While in no way whatsoever doubting the diagonal argument per se, I am nevertheless in doubt as to how this is meant to work in the undecidability set up as witnessed also by my probes. One $\textit{evasion-possibility}$ that I, given my befuddlements, am not able to exclude a priori is that there $\textit{is}$ a recursive function that tells us whether a given Turing machine halts, but that a diagonalisation of the Turing machine would – pace Church and Turing – provide an effective non-recursive method beyond that recursive function.

I am rather certain that the evasion-possibility does not obtain, but I want to understand precisely why it does not. Somehow, I would have thought that the answer to this were simple. (The last sentence was not meant to contradict or undermine comments that pointed towards a tediousness of carrying these matters through.)

Best Answer

Let me point out that there are really a family of Church-Turing theses assertions.

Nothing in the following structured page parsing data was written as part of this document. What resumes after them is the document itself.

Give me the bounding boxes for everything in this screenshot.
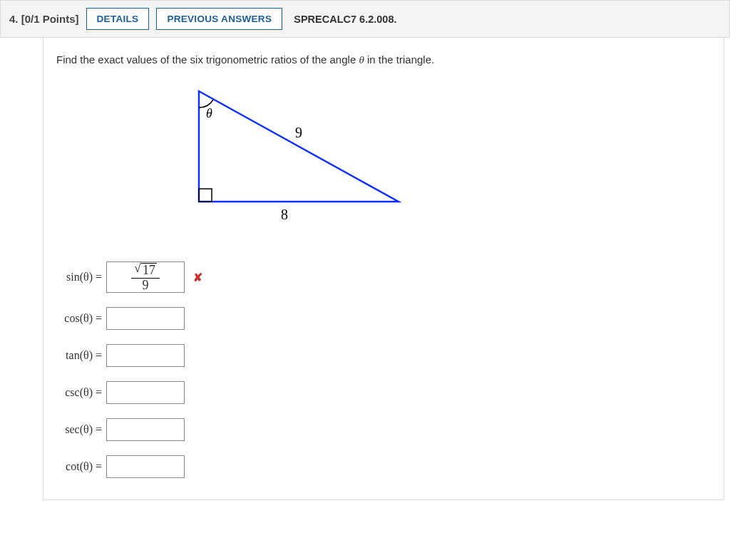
csc-row: csc(θ) = (56, 381, 711, 404)
svg-rect-1 (199, 189, 212, 202)
cos-label: cos(θ) = (56, 312, 102, 325)
sin-row: sin(θ) = √17 9 ✘ (56, 261, 711, 293)
csc-label: csc(θ) = (56, 386, 102, 399)
cot-row: cot(θ) = (56, 455, 711, 478)
sec-row: sec(θ) = (56, 418, 711, 441)
tan-label: tan(θ) = (56, 349, 102, 362)
tan-input[interactable] (106, 344, 185, 367)
cot-input[interactable] (106, 455, 185, 478)
tan-row: tan(θ) = (56, 344, 711, 367)
question-number: 4. [0/1 Points] (9, 13, 79, 25)
question-body: Find the exact values of the six trigono… (43, 38, 724, 500)
hypotenuse-label: 9 (295, 125, 302, 140)
triangle-svg: θ 9 8 (185, 81, 413, 230)
cot-label: cot(θ) = (56, 460, 102, 473)
question-code: SPRECALC7 6.2.008. (294, 14, 396, 25)
details-button[interactable]: DETAILS (86, 8, 150, 30)
svg-marker-0 (199, 91, 399, 202)
cos-row: cos(θ) = (56, 307, 711, 330)
sin-input[interactable]: √17 9 (106, 261, 185, 293)
question-prompt: Find the exact values of the six trigono… (56, 53, 711, 66)
question-header: 4. [0/1 Points] DETAILS PREVIOUS ANSWERS… (0, 0, 730, 38)
answer-list: sin(θ) = √17 9 ✘ cos(θ) = tan(θ) = csc(θ… (56, 261, 711, 478)
incorrect-icon: ✘ (193, 271, 202, 284)
cos-input[interactable] (106, 307, 185, 330)
csc-input[interactable] (106, 381, 185, 404)
sec-input[interactable] (106, 418, 185, 441)
triangle-figure: θ 9 8 (185, 81, 711, 233)
base-label: 8 (281, 207, 288, 222)
sin-label: sin(θ) = (56, 271, 102, 284)
previous-answers-button[interactable]: PREVIOUS ANSWERS (156, 8, 282, 30)
sec-label: sec(θ) = (56, 423, 102, 436)
theta-label: θ (206, 106, 212, 120)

On the one hand, for what is sometimes described as the weak Church-Turing thesis, one imagines an idealized human agent, not constrained by resources of time or memory (or supplies of paper and pencil), but carrying out the kind of idealized computation that Turing had described — using paper and pencil calculations according to certain kinds of formal rules — and the claim is that any such algorithm that could in principle be carried out by such an idealized human agent can in fact by carried out by a suitable Turing machine program. According to this version of the thesis, therefore, the Turing-machine account of computability has captured the correct notion of computability-in-principle for an idealized human agent.

I believe that it is the weak Church-Turing thesis that most mathematicians have in mind when speaking of the Church-Turing thesis. A convincingly large piece of evidence for at least this weak form of the Church-Turing thesis consists of the mathematical fact that all the various notions of formal computability, including Turing machines, modified and expanded Turing machines, such as multi-tape machines and expanded alphabet or instruction set Turing machines, but including also register machines, modified register machines, flowchart machines, machines based on idealized versions of the basic programming language, or C++ or whatever other computer language, and so on. All these various notions of formal computability have been proved equivalent — they can all simulate each other — and this makes us think that we have correctly captured the notion of computability-in-principle with any one of them.

And surely it is only the weak Church-Turing thesis that is used in the arguments that Rogers mentions. When one describes a computational procedure in the way that Rogers does, or anyone does in the entire field of computability theory, one is describing a computational procedure that could in principle be carried out by an idealized human agent using only paper and pencil with plenty of time and plenty of paper. So this is a use of the comparatively uncontested formulation of the Church-Turing thesis. As Andrej and the other commentators testify, there is nearly universal agreement on the accuracy of the weak Church-Turing thesis.

The point I want to emphasize, however, is that there is another stronger version of the thesis, the strong Church-Turing thesis, which asserts that not only are the idealized paper-and-pencil computational procedures all simulable by Turing machines, but also any algorithm procedure that we could in principle carry out in our physical universe, however strange, is simulable by Turing machines. This is a much stronger claim.

Frankly, the evidence for this stronger version of the Church-Turing thesis is considerably weaker, in light of the fact that we already know that the fundamental nature of physical reality, including various bizarre quantum effects as well as relativistic effects, such as time dilation, are quite bizarre. We don't actually have much reason to think that it should not be possible in principle to take advantage of them for computational effect.

The quantum Turing machines may be a familiar example. Although we already know a lot about quantum Turing machines, in fact these will not violate the strong Church-Turing thesis, since they are in principle simulable by ordinary Turing machines (although the simulation takes much longer time, so the new quantum machines may give rise to a new complexity theory, even though they give rise to the same computability theory). So there seems to be no hidden violation of the strong Church-Turing thesis arising there.

But meanwhile, there are other strange computational procedures such as black hole computation and others, which seem possibly to offer a way to violate the Church-Turing thesis, by taking advantage of the relativistic effects such as time dilation that occur in our actual physical world. See Philip Welch's article, The extent of computation in Malament-Hogarth spacetimes, for a great summary and mathematical analysis of this kind of thing.

Jack Copeland has particularly emphasized the distinction between the weak and the strong Church-Turing theses.